▶ _The task_
Among the entries below, retype exactly the lines starting with the one with "מרץ 27, 2022" and going on through the one with "Szporer // Kanada / Montreal", but not the pictures.

Segment Open

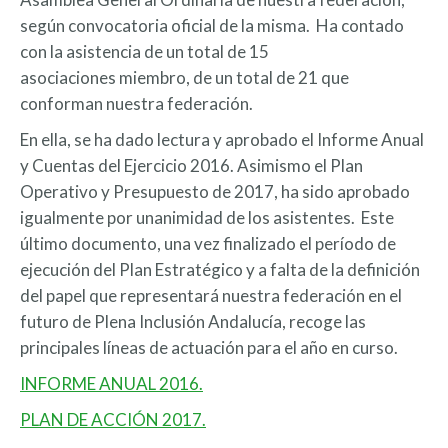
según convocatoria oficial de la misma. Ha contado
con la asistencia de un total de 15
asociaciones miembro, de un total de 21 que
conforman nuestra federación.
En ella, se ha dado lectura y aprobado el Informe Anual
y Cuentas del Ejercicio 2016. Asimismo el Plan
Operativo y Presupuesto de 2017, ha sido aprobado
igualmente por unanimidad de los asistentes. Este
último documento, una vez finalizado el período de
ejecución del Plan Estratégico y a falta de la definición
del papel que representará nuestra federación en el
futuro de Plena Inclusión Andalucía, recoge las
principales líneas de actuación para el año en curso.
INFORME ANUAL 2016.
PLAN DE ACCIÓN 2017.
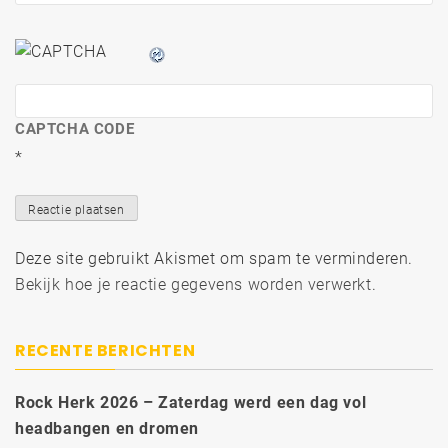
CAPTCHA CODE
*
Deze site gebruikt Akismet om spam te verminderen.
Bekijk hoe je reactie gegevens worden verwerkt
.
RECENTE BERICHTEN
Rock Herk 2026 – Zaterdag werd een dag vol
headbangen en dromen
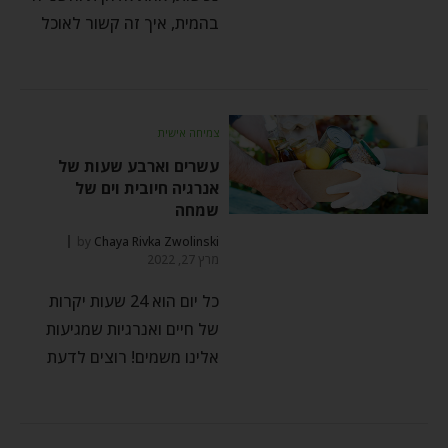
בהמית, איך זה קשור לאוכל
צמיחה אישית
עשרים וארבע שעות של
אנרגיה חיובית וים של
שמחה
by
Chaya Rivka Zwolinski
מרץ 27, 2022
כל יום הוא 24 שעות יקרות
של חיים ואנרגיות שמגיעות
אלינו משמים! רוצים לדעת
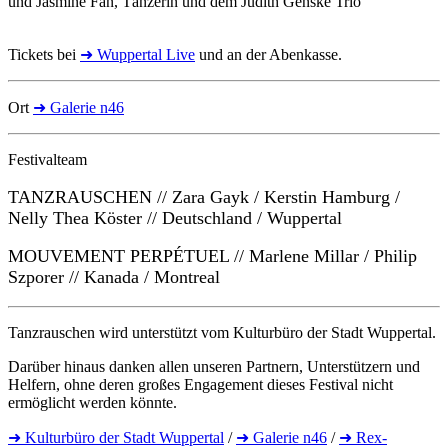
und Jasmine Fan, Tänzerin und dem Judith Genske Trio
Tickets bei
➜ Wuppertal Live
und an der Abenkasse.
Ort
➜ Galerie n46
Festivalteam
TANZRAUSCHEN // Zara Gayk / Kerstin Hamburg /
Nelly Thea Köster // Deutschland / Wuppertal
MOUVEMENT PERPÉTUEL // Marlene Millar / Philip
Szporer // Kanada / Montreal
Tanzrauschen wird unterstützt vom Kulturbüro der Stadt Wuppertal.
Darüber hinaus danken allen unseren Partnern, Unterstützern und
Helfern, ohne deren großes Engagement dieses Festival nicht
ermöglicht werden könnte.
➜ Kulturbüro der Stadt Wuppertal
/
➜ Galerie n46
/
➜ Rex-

Segment Closed
Segment Open

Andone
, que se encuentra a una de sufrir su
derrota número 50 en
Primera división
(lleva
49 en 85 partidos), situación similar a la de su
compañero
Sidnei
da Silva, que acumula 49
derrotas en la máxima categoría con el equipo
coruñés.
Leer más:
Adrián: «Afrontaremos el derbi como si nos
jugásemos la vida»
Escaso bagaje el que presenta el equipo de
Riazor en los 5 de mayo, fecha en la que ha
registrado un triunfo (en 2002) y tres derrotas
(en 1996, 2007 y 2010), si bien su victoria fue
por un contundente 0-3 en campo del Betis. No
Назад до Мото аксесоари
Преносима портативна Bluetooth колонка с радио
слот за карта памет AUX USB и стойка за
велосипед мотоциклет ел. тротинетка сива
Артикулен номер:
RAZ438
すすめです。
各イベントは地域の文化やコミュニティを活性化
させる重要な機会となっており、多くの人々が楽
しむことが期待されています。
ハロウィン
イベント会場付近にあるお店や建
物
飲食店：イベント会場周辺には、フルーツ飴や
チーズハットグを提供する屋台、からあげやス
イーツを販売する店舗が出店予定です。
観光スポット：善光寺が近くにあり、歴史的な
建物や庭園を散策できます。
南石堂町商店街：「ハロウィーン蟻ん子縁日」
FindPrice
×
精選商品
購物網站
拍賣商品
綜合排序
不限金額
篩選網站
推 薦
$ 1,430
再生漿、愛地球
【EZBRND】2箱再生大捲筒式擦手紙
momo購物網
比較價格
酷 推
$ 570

Segment Closed
Segment Open

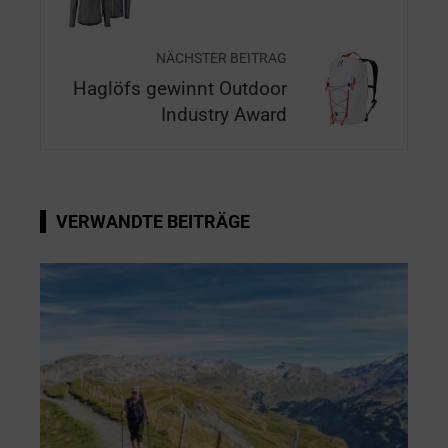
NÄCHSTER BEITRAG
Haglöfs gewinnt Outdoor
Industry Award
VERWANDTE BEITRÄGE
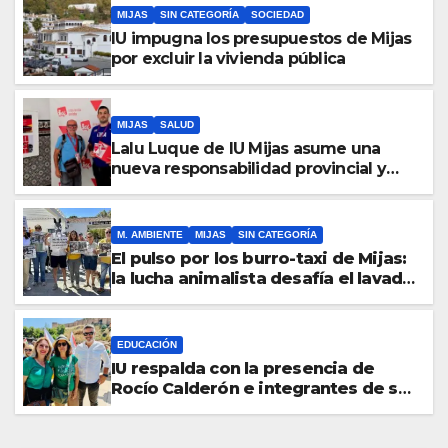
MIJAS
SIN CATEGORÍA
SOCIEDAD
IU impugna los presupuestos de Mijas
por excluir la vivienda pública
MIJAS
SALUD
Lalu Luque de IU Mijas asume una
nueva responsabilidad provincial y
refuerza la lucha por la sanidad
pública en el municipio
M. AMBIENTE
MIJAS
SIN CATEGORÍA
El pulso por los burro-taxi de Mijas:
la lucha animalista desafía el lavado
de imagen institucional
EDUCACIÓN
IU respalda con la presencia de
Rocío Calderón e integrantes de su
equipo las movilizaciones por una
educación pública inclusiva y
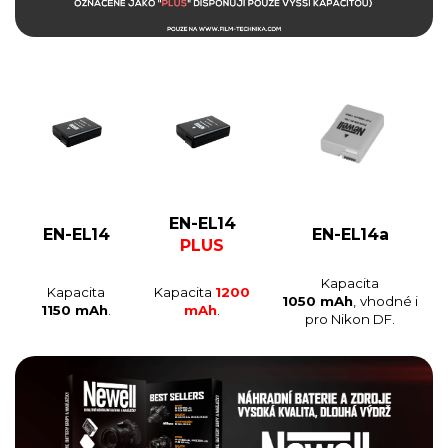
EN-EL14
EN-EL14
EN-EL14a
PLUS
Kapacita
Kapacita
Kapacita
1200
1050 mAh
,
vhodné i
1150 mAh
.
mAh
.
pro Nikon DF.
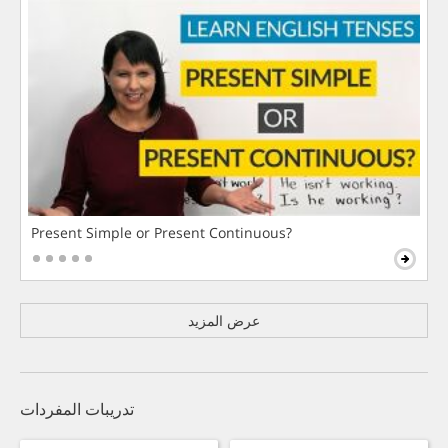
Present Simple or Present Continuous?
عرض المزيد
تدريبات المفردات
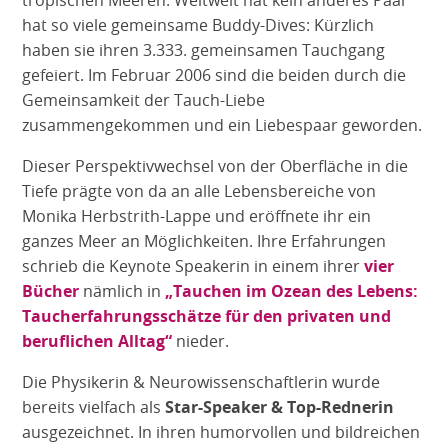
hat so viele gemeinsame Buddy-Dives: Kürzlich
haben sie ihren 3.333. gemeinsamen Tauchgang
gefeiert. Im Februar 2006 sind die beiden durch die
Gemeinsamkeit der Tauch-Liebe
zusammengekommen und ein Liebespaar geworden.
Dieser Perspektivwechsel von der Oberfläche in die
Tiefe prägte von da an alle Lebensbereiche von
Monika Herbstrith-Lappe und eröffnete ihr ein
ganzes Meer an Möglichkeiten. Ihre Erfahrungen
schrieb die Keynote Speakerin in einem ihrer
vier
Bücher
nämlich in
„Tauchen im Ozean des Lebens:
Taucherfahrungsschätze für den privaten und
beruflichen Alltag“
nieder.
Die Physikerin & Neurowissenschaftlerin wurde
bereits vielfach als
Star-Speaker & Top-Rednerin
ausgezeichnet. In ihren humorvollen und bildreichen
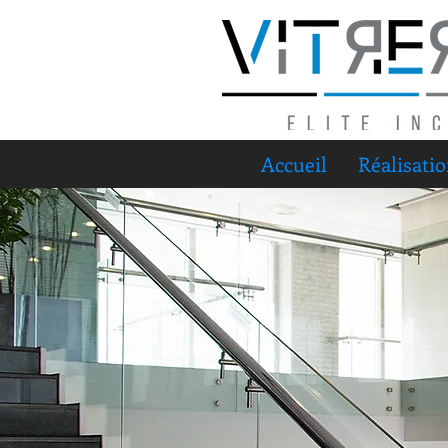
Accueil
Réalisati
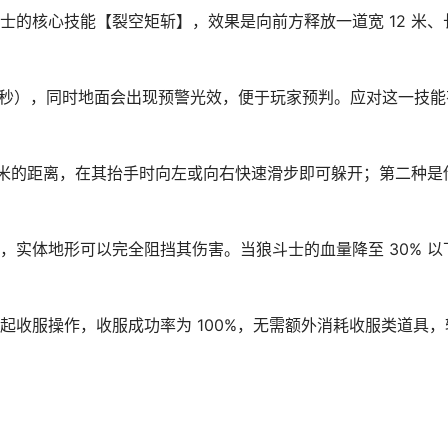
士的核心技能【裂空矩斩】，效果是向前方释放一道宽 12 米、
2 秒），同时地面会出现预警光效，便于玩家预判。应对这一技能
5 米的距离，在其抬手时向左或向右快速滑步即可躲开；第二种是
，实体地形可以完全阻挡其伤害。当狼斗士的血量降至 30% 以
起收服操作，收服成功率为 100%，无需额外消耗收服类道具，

Segment Closed

▶ _Response to this task_
מרץ 27, 2022
כל יום הוא 24 שעות יקרות
של חיים ואנרגיות שמגיעות
אלינו משמים! רוצים לדעת
und Jasmine Fan, Tänzerin und dem Judith Genske Trio
Tickets bei
➜ Wuppertal Live
und an der Abenkasse.
Ort
➜ Galerie n46
Festivalteam
TANZRAUSCHEN // Zara Gayk / Kerstin Hamburg /
Nelly Thea Köster // Deutschland / Wuppertal
MOUVEMENT PERPÉTUEL // Marlene Millar / Philip
Szporer // Kanada / Montreal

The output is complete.